§ INSTRUCTIONS FOR THE TASK: Return, from the listing below, every line that includes "membrane".

§ RECORDED DATA:
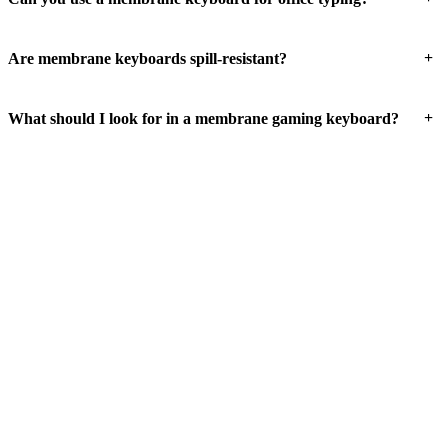
+
Are membrane keyboards spill-resistant?
+
What should I look for in a membrane gaming keyboard?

§ SOLUTION TO THIS EXERCISE:
Are membrane keyboards spill-resistant?
What should I look for in a membrane gaming keyboard?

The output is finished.